A resilient system is one that can keep functioning in the face of adversity. With our application, there can be numerous failures that act as adversities. There can be network level failures that take out entire data centres, there might be issues at the rack level or at the server level, or there might be something wrong with the cloud provider. We may also run out of capacity, or there might be a wrong code push that breaks the system. We will talk about a couple of such issues, and understand how we might design a system to work around such things. In some cases, a workaround might not be possible. However it is still valuable to know potential vulnerabilities to the system stability.
Resilient architectures leverage system design patterns such as graceful degradation, quotas, timeouts and circuit breakers. Let us look at some of them in this section.
A system may have a component or an endpoint that is consumed by multiple components and endpoints. It is important to have something in place that will prevent one consumer or client from overwhelming such a system. Quotas are one way to do this - we simply assign a specific quota for each component - by way of specifying requests per unit time. Anyone who breaches the quota is either warned or dropped, depending on the implementation. This way, one of our own systems misbehaving cannot result in denial of service to others. Quotas also help us prevent cascading failures.
When a system with multiple dependencies encounters failure in one of the dependencies, gracefully degrading to minimum viable functionality would be a lot better than grinding the entire system to a halt. For example, let us assume there is an endpoint (an URL for a service or a specific function) in our application whose responsibility is to parse the location information in an user uploaded image from the image's metadata and provide suggestions for location tagging to the user. Rather than failing the entire upload, it is much better to skip over this functionality and still give the user an option to manually tag a location. Gracefully degrading is always better compared to total failures.

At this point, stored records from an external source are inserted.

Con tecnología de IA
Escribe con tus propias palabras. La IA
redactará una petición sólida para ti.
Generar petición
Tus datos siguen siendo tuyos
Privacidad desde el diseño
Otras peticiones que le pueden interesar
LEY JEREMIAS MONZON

We sometimes call other services or resources like databases or API endpoints in our application. When calling such a resource from our application, it is important to always have a reasonable timeout. It doesn’t necessarily even have to be that the resource will fail for all requests. It just might be that a specific request falls in the high tail latency category. A reasonable time out is helpful to keep the user experience consistent - it is better to fail rather than to have frustratingly long delays, in some cases.
When a service endpoint fails, retries are one way to see if it was a momentary failure. However, if the retry is also going to fail, there is no point in endlessly retrying. At large enough scale, the retries can compete with the new requests (which might very well be served as expected) and saturate the system. To avoid this, we can look at exponential back-off for retries. This essentially decreases the rate at which the clients retry, upon encountering consecutive failures on retries.

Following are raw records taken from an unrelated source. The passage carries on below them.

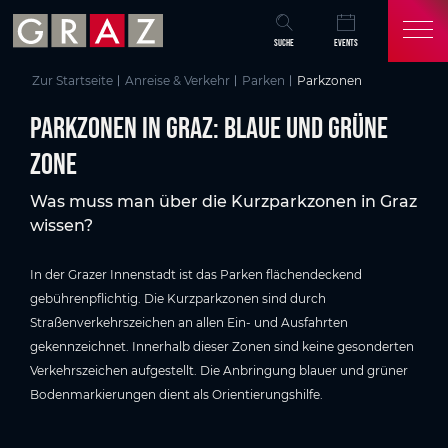
Übersicht aller Inhalte
Parkzonen in Graz: Blaue und Grüne Zone
Parkzonen in Graz
Wichtige Hinweise fürs Parken in Graz
Wissenswertes zum Thema Parken in Graz
Weiterführende Infos rund um das Thema Parken
Zum Hauptinhalt springen
Zum Inhaltsverzeichnis springen
Zur Hauptnavigation springen
SUCHE
EVENTS
Zur Startseite
Anreise & Verkehr
Parken
Parkzonen
Parkzonen in Graz: Blaue und Grüne
Zone
Was muss man über die Kurzparkzonen in Graz
wissen?
In der Grazer Innenstadt ist das Parken flächendeckend
gebührenpflichtig. Die Kurzparkzonen sind durch
Straßenverkehrszeichen an allen Ein- und Ausfahrten
gekennzeichnet. Innerhalb dieser Zonen sind keine gesonderten
Verkehrszeichen aufgestellt. Die Anbringung blauer und grüner
Bodenmarkierungen dient als Orientierungshilfe.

While exponential back off is one way to deal with retry storms, circuit breakers can be another. Circuit breakers can help failures from percolating the entire system. Else, an unmitigated failure that flows through the system may result in false alerts, worsening the mean time to detection(MTTD) and mean time to resolution(MTTR). For example, in case one of the in-memory cache nodes fails resulting in requests reaching the database post the initial timeouts for cache, it might end up overloading the database. If the initial connection between cache node failure and DB node failure is not made, then it might result in increased MTTD of the actual cause and consequently the MTTR.
Self healing systems
A traditionally load-balanced application with multiple instances might fail when more than a threshold of instances stop responding to requests - either because they are down, or suddenly there is a huge influx of requests, resulting in degraded performance. A self-healing system adds more instances in this scenario to replace the failed instances. Auto-scaling like this can also help when there is a sudden spike in query. If our application runs on a public cloud, it might simply be a matter of spinning up more virtual machines. If we are running on-premise out of our data center, then we will want to think about capacity planning much more carefully. Regardless of how we handle adding additional capacity - simply addition may not be enough. We should also think about additional potential failure modes that might be encountered. For example, the load balancing layer itself might need scaling up, to handle the influx of new backends.
Continuous Deployment and Integration
A well designed system also needs to take into account the need for a proper staging setup that can mimic the production environment as closely as possible. There should also be a way for us to replay production traffic in the staging environment to test changes to production thoroughly.